■ **Exercise data**
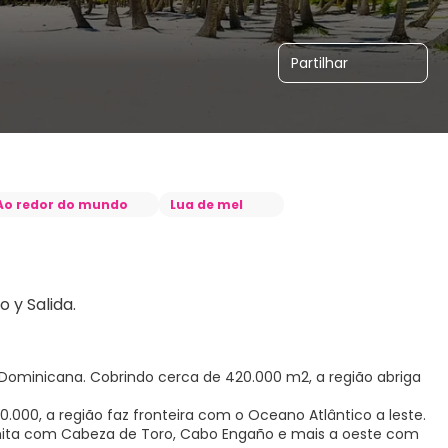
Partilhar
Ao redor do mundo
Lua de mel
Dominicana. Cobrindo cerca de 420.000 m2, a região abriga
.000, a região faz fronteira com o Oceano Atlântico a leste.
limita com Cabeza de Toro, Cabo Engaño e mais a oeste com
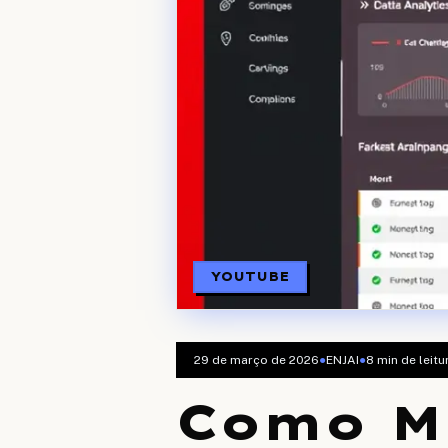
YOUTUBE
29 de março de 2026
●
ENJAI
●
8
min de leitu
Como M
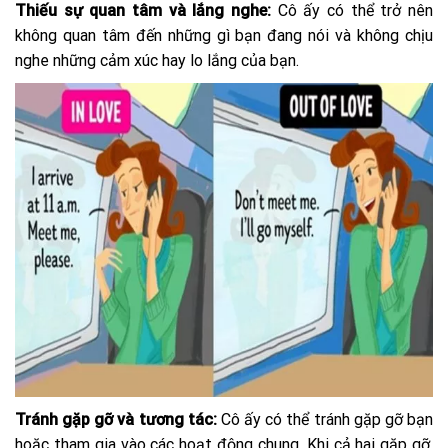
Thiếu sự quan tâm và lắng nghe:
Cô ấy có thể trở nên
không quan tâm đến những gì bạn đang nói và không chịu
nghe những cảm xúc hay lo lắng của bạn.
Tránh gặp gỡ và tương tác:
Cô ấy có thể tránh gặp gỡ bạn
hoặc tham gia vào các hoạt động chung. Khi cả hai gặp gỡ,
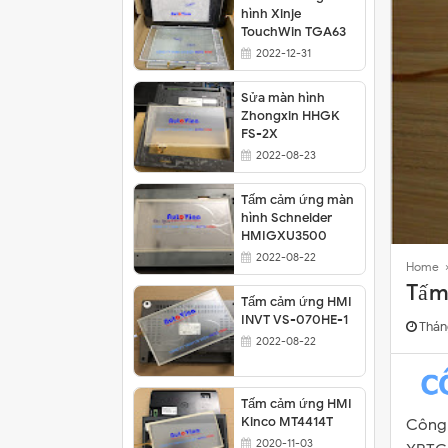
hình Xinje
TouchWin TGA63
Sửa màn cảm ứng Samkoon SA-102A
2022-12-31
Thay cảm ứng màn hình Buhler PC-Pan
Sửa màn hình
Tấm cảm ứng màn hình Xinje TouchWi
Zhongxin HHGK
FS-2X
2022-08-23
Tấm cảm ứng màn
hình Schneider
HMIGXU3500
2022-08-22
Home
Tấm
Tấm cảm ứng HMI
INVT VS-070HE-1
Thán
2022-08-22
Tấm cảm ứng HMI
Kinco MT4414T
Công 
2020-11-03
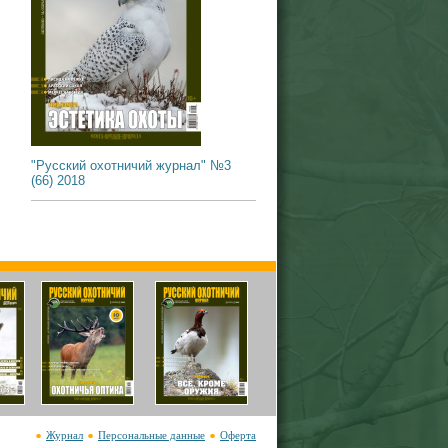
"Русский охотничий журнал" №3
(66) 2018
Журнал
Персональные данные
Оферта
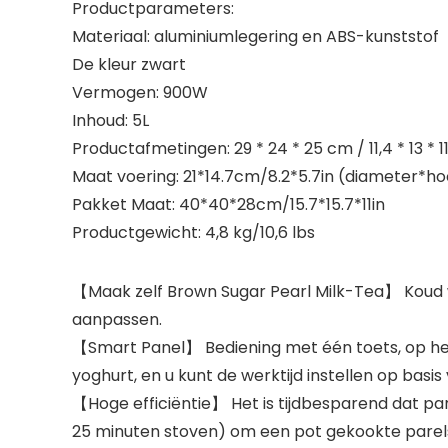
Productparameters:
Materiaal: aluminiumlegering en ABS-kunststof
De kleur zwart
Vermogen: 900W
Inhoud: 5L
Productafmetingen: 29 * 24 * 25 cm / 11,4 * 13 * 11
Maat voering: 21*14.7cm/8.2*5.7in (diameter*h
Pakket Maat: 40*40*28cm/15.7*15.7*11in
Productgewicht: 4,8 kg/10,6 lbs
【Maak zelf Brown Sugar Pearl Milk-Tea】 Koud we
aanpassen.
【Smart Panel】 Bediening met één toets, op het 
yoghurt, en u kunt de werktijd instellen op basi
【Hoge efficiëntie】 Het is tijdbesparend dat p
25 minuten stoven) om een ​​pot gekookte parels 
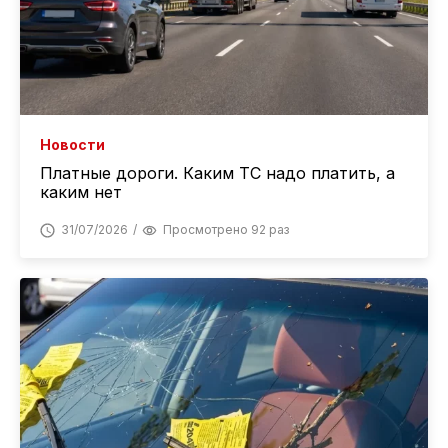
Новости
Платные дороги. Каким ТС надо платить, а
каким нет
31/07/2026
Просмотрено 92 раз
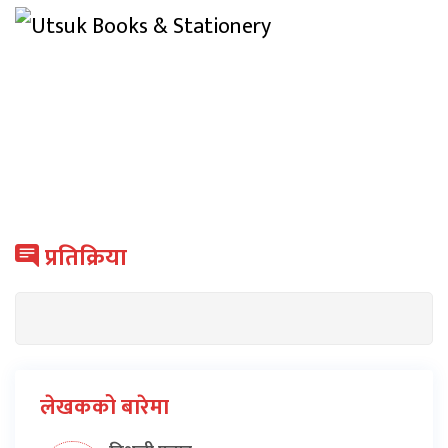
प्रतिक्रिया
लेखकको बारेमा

■ **Exercise goal**
Only lines that include "Maat" belong in the answer; copy all of them from the listing.

■ **Exercise output**
Maat voering: 21*14.7cm/8.2*5.7in (diameter*h
Pakket Maat: 40*40*28cm/15.7*15.7*11in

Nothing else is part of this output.